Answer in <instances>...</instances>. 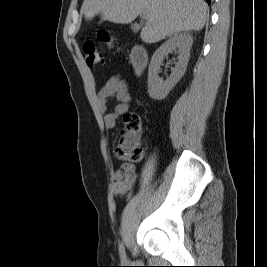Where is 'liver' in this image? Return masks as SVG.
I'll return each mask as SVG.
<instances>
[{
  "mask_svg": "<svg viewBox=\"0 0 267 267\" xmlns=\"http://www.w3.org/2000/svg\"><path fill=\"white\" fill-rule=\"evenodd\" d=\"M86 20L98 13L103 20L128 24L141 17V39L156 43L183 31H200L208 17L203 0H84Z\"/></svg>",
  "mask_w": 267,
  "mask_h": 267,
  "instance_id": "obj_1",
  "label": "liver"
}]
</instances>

_____

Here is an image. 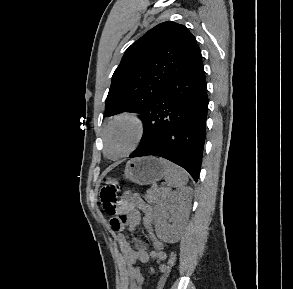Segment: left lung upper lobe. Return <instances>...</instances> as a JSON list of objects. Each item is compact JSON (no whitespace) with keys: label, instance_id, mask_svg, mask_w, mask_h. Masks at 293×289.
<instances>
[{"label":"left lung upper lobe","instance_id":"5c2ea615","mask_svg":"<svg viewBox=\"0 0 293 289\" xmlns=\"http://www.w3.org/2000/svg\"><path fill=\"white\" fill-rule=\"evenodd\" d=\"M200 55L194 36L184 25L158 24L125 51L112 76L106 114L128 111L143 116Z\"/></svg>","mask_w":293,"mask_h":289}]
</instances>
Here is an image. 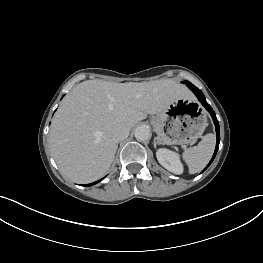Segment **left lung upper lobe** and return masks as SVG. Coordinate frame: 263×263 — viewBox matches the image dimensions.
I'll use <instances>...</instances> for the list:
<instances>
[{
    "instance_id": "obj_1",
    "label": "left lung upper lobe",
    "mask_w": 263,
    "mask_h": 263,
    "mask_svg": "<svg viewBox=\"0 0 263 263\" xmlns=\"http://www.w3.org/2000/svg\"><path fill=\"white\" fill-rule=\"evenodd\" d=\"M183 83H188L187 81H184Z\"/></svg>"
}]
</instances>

_____

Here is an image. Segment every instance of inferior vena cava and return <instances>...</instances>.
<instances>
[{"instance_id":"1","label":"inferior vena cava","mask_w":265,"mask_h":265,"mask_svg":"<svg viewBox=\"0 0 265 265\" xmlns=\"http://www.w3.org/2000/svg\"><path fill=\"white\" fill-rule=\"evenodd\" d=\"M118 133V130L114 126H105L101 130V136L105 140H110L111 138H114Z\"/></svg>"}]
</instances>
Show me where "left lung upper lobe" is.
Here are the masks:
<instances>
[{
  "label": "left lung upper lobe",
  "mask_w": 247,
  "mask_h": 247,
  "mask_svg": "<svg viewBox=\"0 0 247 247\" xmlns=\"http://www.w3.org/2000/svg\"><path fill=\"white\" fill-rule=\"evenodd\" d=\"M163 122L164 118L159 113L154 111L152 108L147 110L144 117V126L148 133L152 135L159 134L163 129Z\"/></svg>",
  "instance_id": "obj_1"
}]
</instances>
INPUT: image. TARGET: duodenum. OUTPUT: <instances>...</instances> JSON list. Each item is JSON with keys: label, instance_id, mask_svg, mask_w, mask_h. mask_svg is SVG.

_____

> [Exercise]
Given the records above, restate word for word only the lines starting at the one with "Show me where" and ending at the one with "INPUT: image. TARGET: duodenum.".

> [Written solution]
Show me where "left lung upper lobe" is.
Here are the masks:
<instances>
[{
  "label": "left lung upper lobe",
  "mask_w": 247,
  "mask_h": 247,
  "mask_svg": "<svg viewBox=\"0 0 247 247\" xmlns=\"http://www.w3.org/2000/svg\"><path fill=\"white\" fill-rule=\"evenodd\" d=\"M163 122L164 118L159 113L154 111L152 108L147 110L144 117V126L148 133L152 135L159 134L163 129Z\"/></svg>",
  "instance_id": "obj_1"
}]
</instances>
INPUT: image. TARGET: duodenum. OUTPUT: <instances>...</instances> JSON list. Each item is JSON with keys: label, instance_id, mask_svg, mask_w, mask_h. mask_svg is SVG.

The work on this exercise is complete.